“Data is the new gold” is the mantra of our age. The data scientist has been termed the “sexiest job of the 21st century.” Every industry is driven by the impetus to acquire, curate, and analyze all aspects of their business. We measure and quantify everything with the promise of utilizing this data to drive predictions and prescriptions. As an ER physician and an associate medical director, I am regularly shown a dashboard of metrics with rows and rows of color-coded goals. Metrics such as patient satisfaction scores, length of stay, door to discharge, door to doctor, are all color-coded with green representing a passing score, yellow representing a warning, and red representing a failing score. There are incentives and disincentives tied to meeting these goals, and therefore, there is almost a fanatical devotion to quality dashboards. This, in turn, drives behavior at all levels of the industry from the department to the larger healthcare system. The goal for any department or hospital administrator is to turn the majority of the dashboard “green.”

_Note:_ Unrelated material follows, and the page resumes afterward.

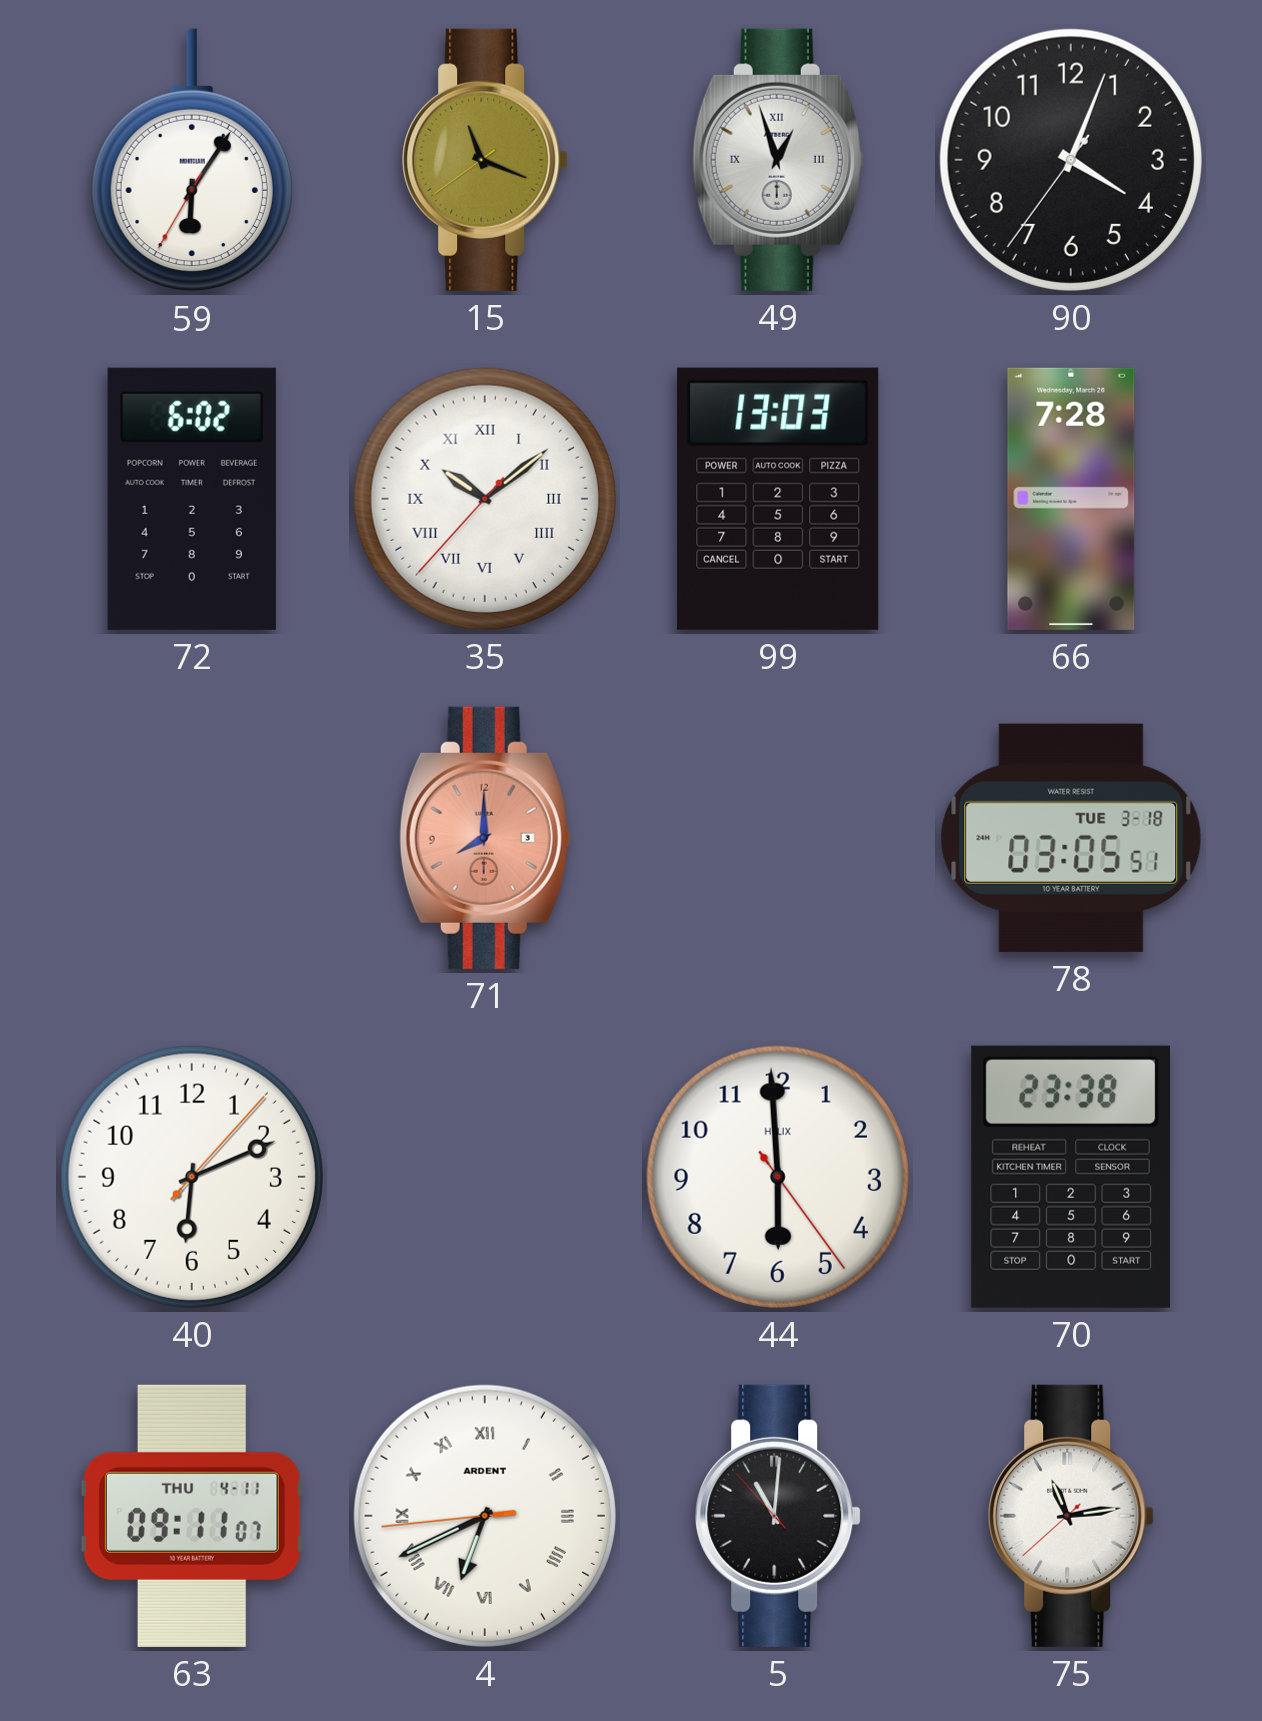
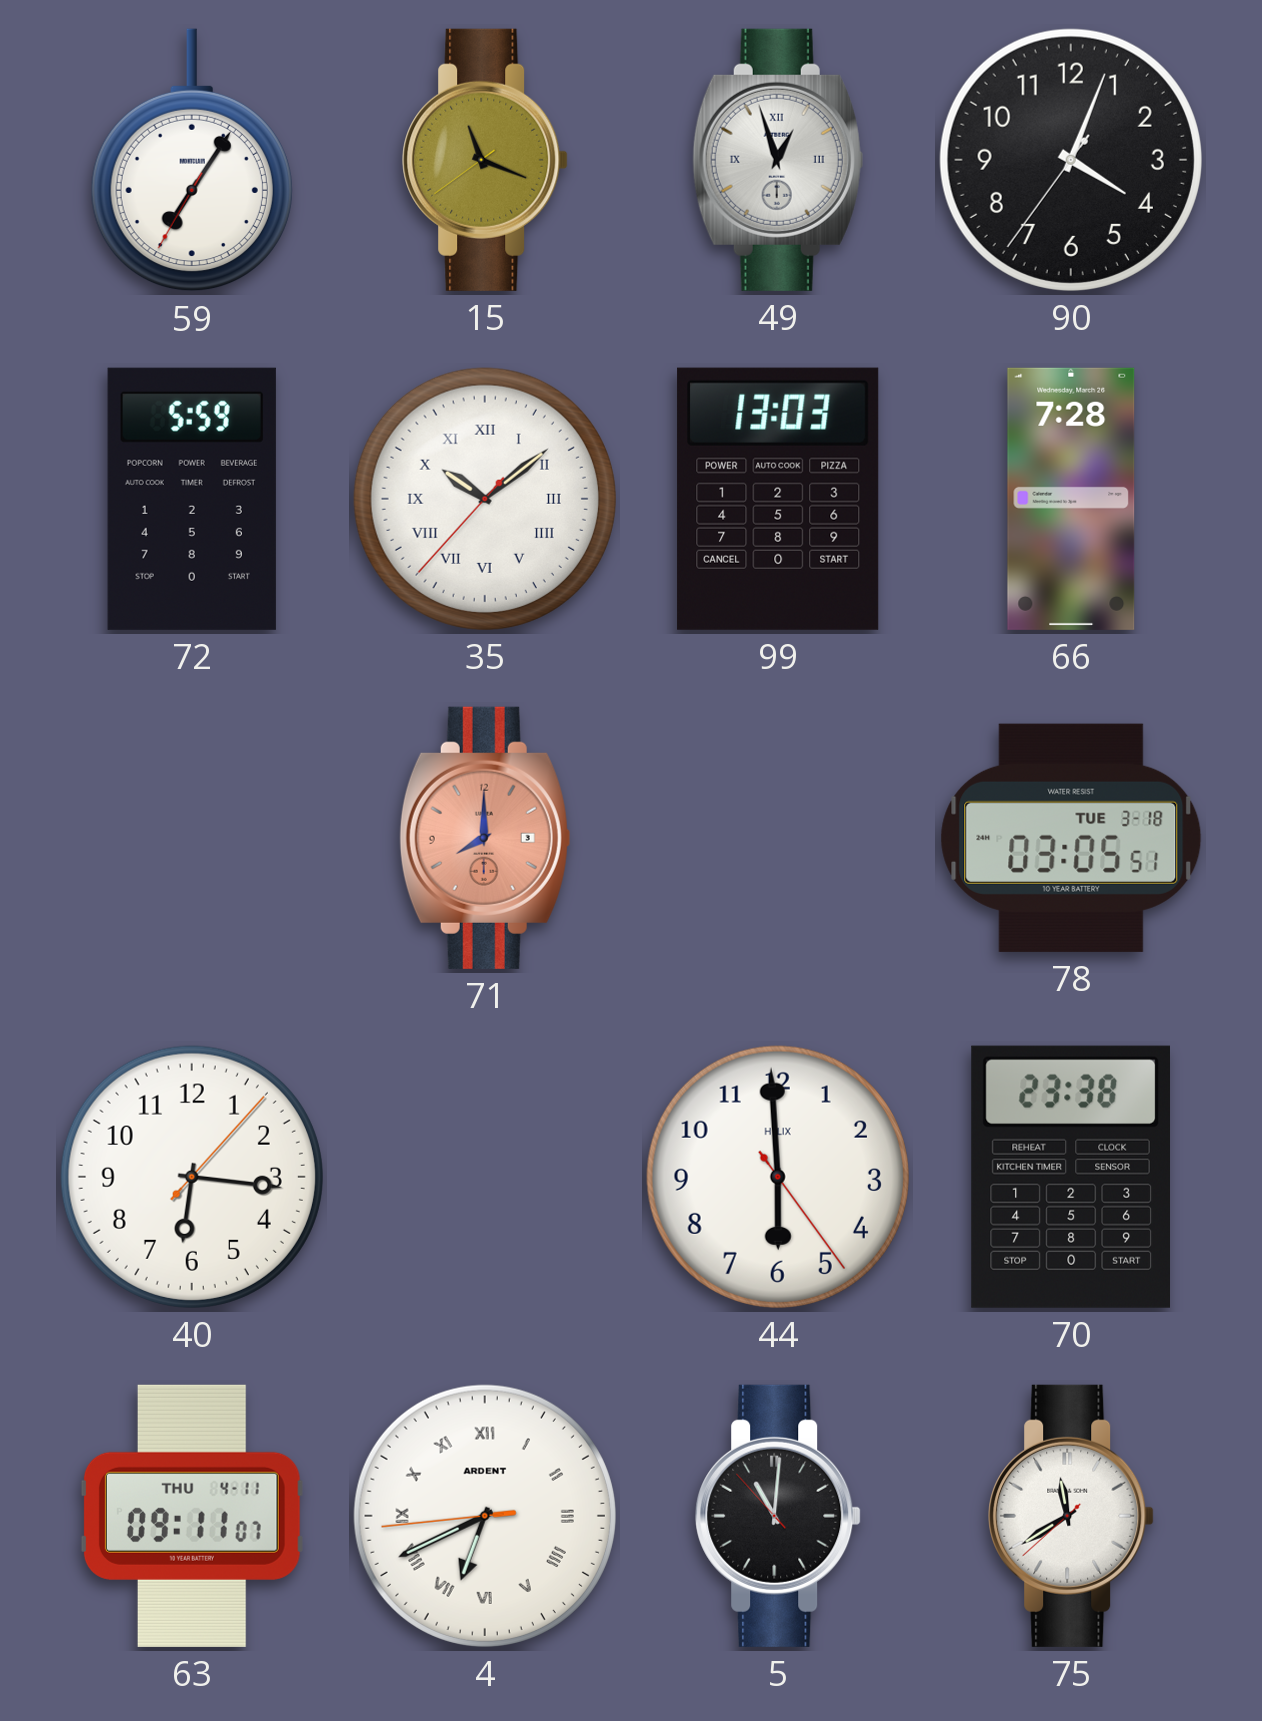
59: 6:05 -> 7:05
72: 6:02 -> 5:59
40: 6:11 -> 6:16
75: 11:13 -> 11:39
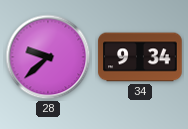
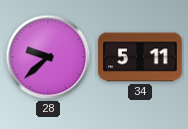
34: 9:34 -> 5:11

These metrics are intended to serve as a proxy to the ultimate goal of increasing healthcare quality, while concomitantly decreasing cost. However, in the United States, healthcare costs continue to increase to nearly $3.2 trillion annually or approximately 18% of the GDP. In contrast, quality metrics such as life expectancy, and infant or maternal mortality are tapering off and even diminishing in certain demographics. English economist, Charles Goodhart, proposed that “any observed statistical regularity will tend to collapse once pressure is placed upon it for control purposes.” Stated in other words, “when a measure becomes a target, it ceases to be a good measure.” The most famous example of this observation is the case study of nail factories in the Soviet Union. In order to increase nail production, administrators tied performance to the number of nails produced. As a consequence, nail factories started to produce millions of nails but also lots of tiny and useless nails. Thereafter, in order to increase the size of these nails, the metric was switched to the total weight of nails produced, however, this imperative only resulted in the production of similarly useless large and heavy nails. As a practicing emergency physician, I suspect something eerily similar is happening in health care.

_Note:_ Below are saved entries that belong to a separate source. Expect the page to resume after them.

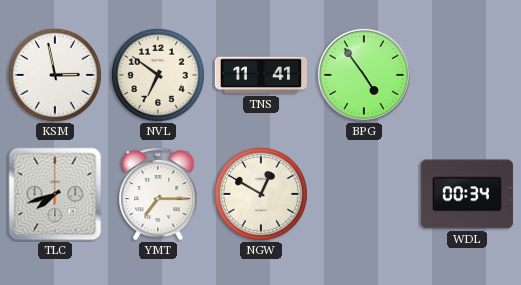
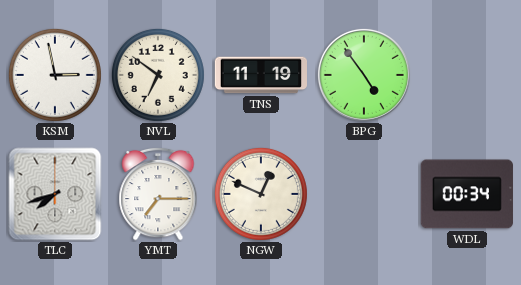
TNS: 11:41 -> 11:19
NGW: 12:50 -> 12:49
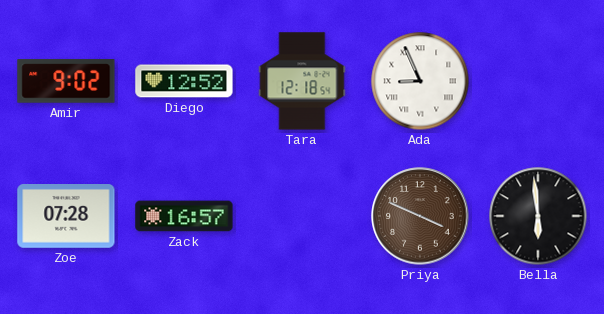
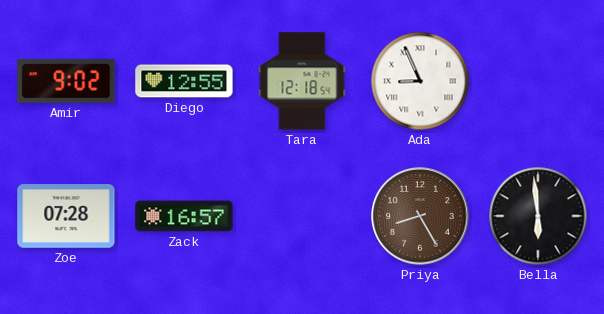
Diego: 12:52 -> 12:55
Priya: 3:49 -> 8:25
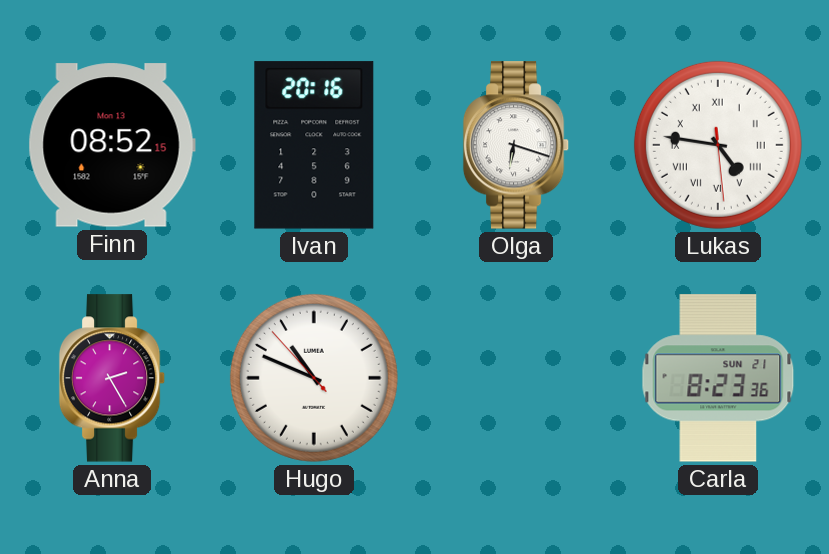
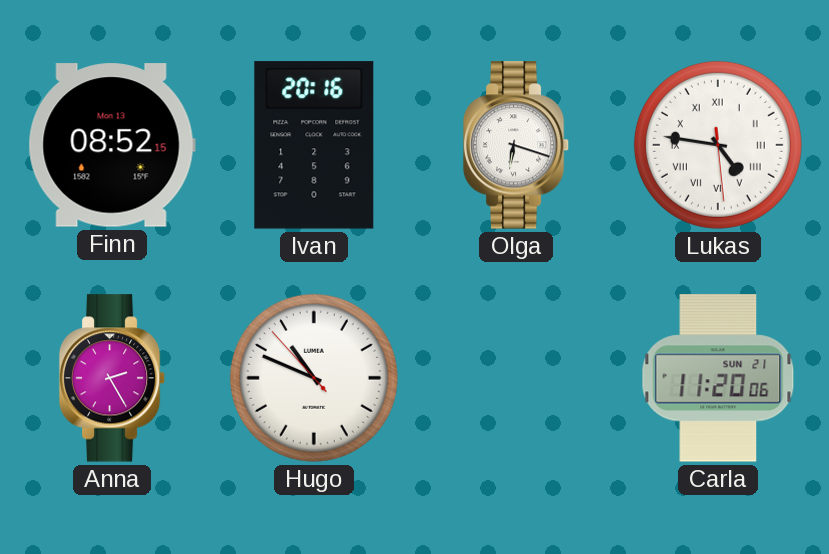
Carla: 8:23 -> 11:20
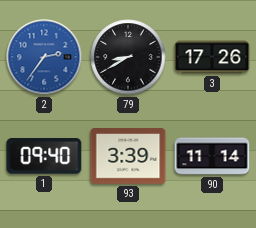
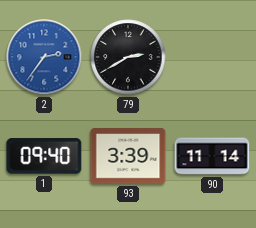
79: 8:40 -> 2:40
3: 17:26 -> none
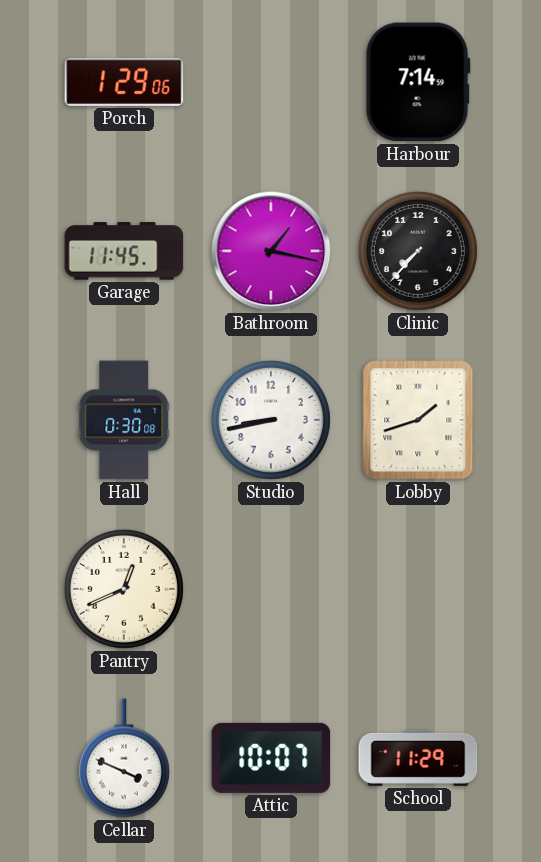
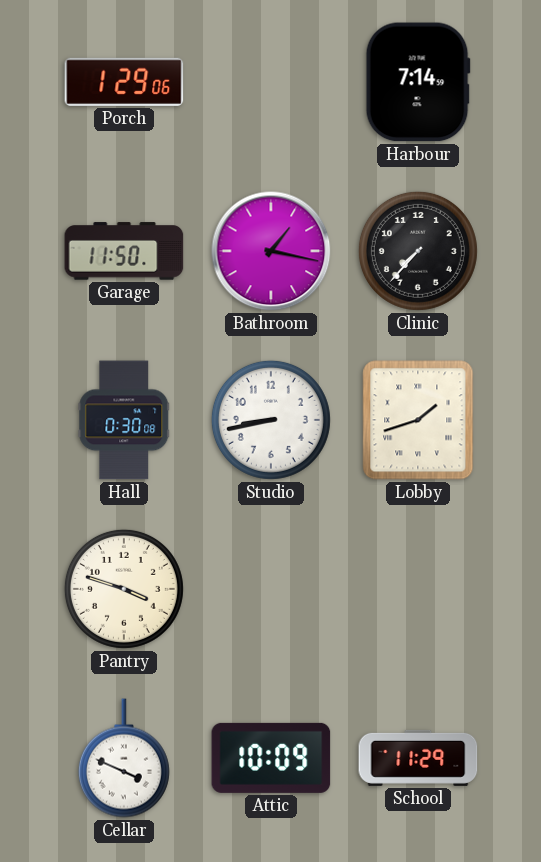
Garage: 11:45 -> 11:50
Pantry: 12:41 -> 3:48
Attic: 10:07 -> 10:09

In the metric-centric culture of health care where intrinsic and extrinsic incentives and disincentives are tied to these metrics, it is inevitable that these metrics become the focus (Goodhart’s Law). Solutions are created in service of these metrics, and consequently, drive the system towards these goals. As in the case study above, if goals are poorly defined or represent a poor proxy for the desired target, then the system will produce suboptimal and inadvertent results. Furthermore, often times what we cannot measure (or do not measure) is often more important than what we can measure. Therefore, ignoring criteria that are difficult to quantify leads to faulty models, erroneous predictions, and undesirable consequences. For example, in order to create a patient-centered healthcare system, patient satisfaction metrics were instituted. The intent of these surveys was to quantify patient satisfaction and facilitated comparisons between physicians. Subsequently, compensation incentives and remediation disincentives were developed to drive behavior towards improved patient satisfaction as represented by these survey scores. These surveys often included question similar to the following: “How often did the hospital staff do everything they could to help you with your pain?” The treatment of pain is a complex, multifactorial process including psycho-social-physical aspects. To reduce it to a static, simplified, unbending survey question played a significant part in the over-prescription of opioids and the subsequent opioid epidemic.
Treatment of pain is a microcosm of the complexity and multidimensionality of medicine. Helping a patient through their illness is immensely complex and involves multiple dimensions ranging from the psychological to the social and the physical. To not account for the multidimensionality, to have rigid and simplified metrics, to not have layers of self-adjusting feedback loops built into these goals all lead to suboptimal results and unintended consequences. Donella Meadows states, “human beings have been endowed not only with the ability to count but also with the ability to assess quality. Be a quality detector.” Similarly, Marvin Minsky stated that “we turn to using quantities when we can’t compare the qualities of things.” As an informaticist, I see the value of data in improving processes and decision making, but on the other hand, as a physician (and a quality detector) I am inclined to believe that many of these metrics are poorly designed, overly reductive, and far too rigid to improve the quality of our healthcare system. My hope is that the “sexiest job of the 21st century” integrated with physician domain expertise will yield the next generation of more meaningful metrics that will drive healthcare system towards better care.